Vorsfelde. Die Oberliga-Fußballer bezwingen in ihren beiden Testspielen vom Wochenende den FC Einheit Wernigerode und den MTV Gifhorn.

Die doppelte Generalprobe, sie ist geglückt: Die Oberliga-Fußballer des SSV Vorsfelde präsentierten sich eine Woche vor dem Rückrundenstart gut in Schuss und feierten in den Testspielen gegen den sachsen-anhaltinischen Oberligisten FC Einheit Wernigerode (4:0) und den Landesligisten MTV Gifhorn (4:1) zwei souveräne Siege.

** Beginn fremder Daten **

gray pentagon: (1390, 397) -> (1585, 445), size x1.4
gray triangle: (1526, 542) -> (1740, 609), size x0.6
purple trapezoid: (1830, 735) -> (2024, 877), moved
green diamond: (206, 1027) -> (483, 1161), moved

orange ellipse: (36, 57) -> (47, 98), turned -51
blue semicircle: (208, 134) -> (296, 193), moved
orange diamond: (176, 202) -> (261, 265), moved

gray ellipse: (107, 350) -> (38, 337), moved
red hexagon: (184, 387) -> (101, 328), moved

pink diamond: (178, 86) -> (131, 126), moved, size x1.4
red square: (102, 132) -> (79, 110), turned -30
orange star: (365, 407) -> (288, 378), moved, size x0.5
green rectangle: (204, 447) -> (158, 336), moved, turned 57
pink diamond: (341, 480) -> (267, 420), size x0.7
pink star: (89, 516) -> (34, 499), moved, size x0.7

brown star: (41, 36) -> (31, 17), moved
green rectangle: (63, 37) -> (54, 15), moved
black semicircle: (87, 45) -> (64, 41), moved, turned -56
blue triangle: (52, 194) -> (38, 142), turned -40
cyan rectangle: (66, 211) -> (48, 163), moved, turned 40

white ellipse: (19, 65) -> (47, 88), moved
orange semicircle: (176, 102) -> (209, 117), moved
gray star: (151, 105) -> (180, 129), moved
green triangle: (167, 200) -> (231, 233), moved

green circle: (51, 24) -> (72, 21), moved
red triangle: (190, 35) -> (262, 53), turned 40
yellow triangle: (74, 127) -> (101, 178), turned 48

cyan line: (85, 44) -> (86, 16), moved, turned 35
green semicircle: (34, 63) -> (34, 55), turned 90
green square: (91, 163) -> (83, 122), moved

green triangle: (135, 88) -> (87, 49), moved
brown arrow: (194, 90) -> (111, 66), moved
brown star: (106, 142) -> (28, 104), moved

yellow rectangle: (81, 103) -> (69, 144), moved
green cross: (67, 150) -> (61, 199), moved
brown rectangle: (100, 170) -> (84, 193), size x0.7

„Das Ergebnis ist okay. Es war ein guter Test für uns – und auch für die Gifhorner“, stellte SSV-Coach Alexander Strehmel nach dem Nachbarschaftsduell gegen den MTV fest. „Es war erst unser drittes Spiel in knapp acht Wochen. Es ist wichtig, dass wir unseren Rhythmus finden.“

SSV Vorsfelde – FC Einheit Wernigerode 4:0 (2:0). Tore: 1:0, 2:0 Friedrichs (6., 42.), 3:0, 4:0 Dallali (55., 56.).

Überraschend einseitig verlief das Testspiel gegen die Wernigeröder, die auf dem Kunstrasenplatz im Drömlingstadion nicht viel entgegenzusetzen hatten. „Zum Schluss hätten wir noch drei, vier Tore mehr erzielen können“, erklärte Strehmel. Doch gerade in der Endphase der Begegnung betrieben die Eberstädter, die defensiv nichts anbrennen ließen, Chancenwucher und verpassten so einen weitaus höheren Erfolg.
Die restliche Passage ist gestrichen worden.